> _PROBLEM_
Search the records for the string "your" and return each line that has it.

(Records from a collection)
- Opening Delimiter -

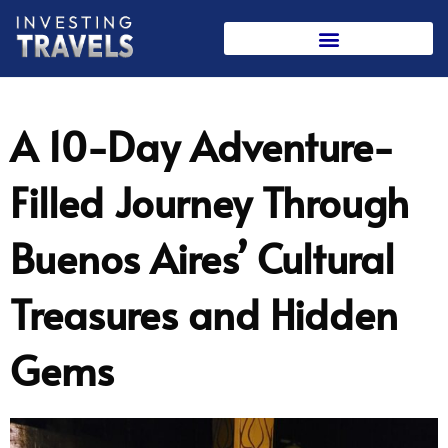
Skip
to
content
A 10-Day Adventure-
Filled Journey Through
Buenos Aires’ Cultural
Treasures and Hidden
Gems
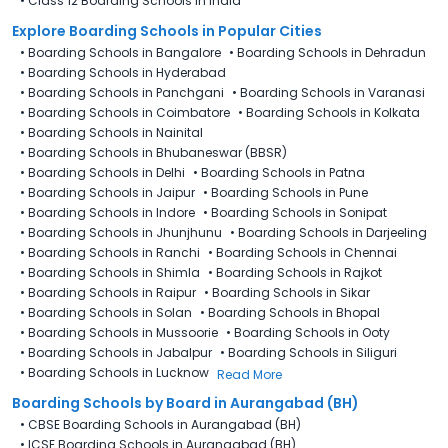
•
Class 12 Boarding Schools in India
Explore Boarding Schools in Popular Cities
•
Boarding Schools in Bangalore
•
Boarding Schools in Dehradun
•
Boarding Schools in Hyderabad
•
Boarding Schools in Panchgani
•
Boarding Schools in Varanasi
•
Boarding Schools in Coimbatore
•
Boarding Schools in Kolkata
•
Boarding Schools in Nainital
•
Boarding Schools in Bhubaneswar (BBSR)
•
Boarding Schools in Delhi
•
Boarding Schools in Patna
•
Boarding Schools in Jaipur
•
Boarding Schools in Pune
•
Boarding Schools in Indore
•
Boarding Schools in Sonipat
•
Boarding Schools in Jhunjhunu
•
Boarding Schools in Darjeeling
•
Boarding Schools in Ranchi
•
Boarding Schools in Chennai
•
Boarding Schools in Shimla
•
Boarding Schools in Rajkot
•
Boarding Schools in Raipur
•
Boarding Schools in Sikar
•
Boarding Schools in Solan
•
Boarding Schools in Bhopal
•
Boarding Schools in Mussoorie
•
Boarding Schools in Ooty
•
Boarding Schools in Jabalpur
•
Boarding Schools in Siliguri
•
Boarding Schools in Lucknow
Read More
Boarding Schools by Board in Aurangabad (BH)
•
CBSE Boarding Schools in Aurangabad (BH)
•
ICSE Boarding Schools in Aurangabad (BH)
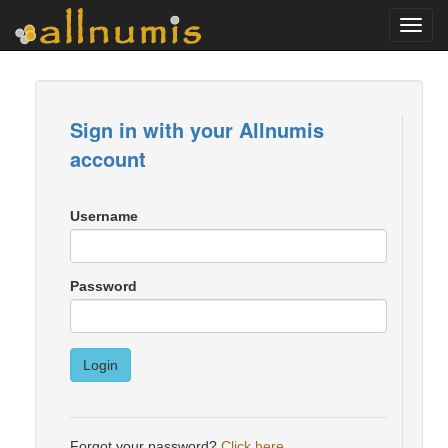
Toggl
navig
Sign in with your Allnumis
account
Username
Password
Login
Forgot your password?
Click here
.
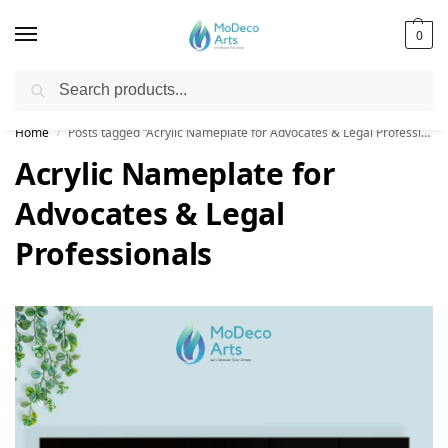
0
Search
Free Shipping on All Orders!
Home
Posts tagged “Acrylic Nameplate for Advocates & Legal Professionals”
/
Acrylic Nameplate for
Advocates & Legal
Professionals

- Closing Delimiter -

> _WRITTEN REPLY_
Sign in with your Allnumis
Forgot your password?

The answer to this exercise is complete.